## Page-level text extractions
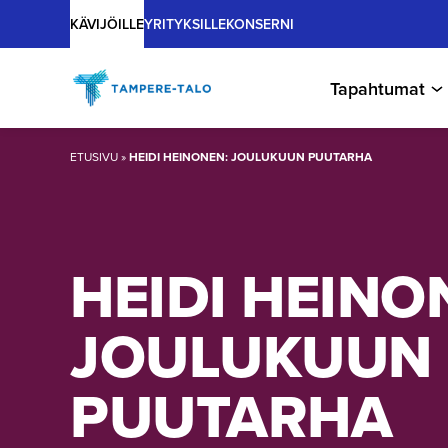
Main
Hyppää
KÄVIJÖILLE
YRITYKSILLE
KONSERNI
sisältöön
Tapahtumat
ETUSIVU
»
HEIDI HEINONEN: JOULUKUUN PUUTARHA
HEIDI HEINO
JOULUKUUN
PUUTARHA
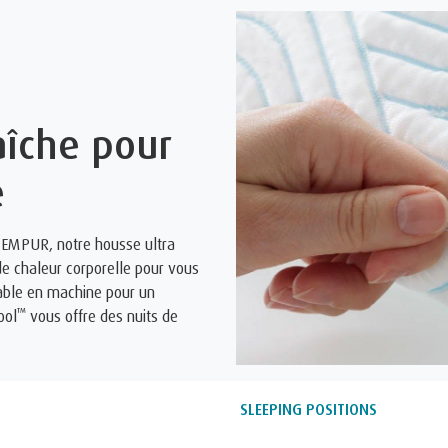
aîche pour
e
EMPUR, notre housse ultra
de chaleur corporelle pour vous
avable en machine pour un
™
ool
vous offre des nuits de
SLEEPING POSITIONS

## Problem requirements
Return every entry above exactly as written, with no pictures included.

## Exercise response
Main
Hyppää
KÄVIJÖILLE
YRITYKSILLE
KONSERNI
sisältöön
Tapahtumat
ETUSIVU
»
HEIDI HEINONEN: JOULUKUUN PUUTARHA
HEIDI HEINO
JOULUKUUN
PUUTARHA
aîche pour
e
EMPUR, notre housse ultra
de chaleur corporelle pour vous
avable en machine pour un
™
ool
vous offre des nuits de
SLEEPING POSITIONS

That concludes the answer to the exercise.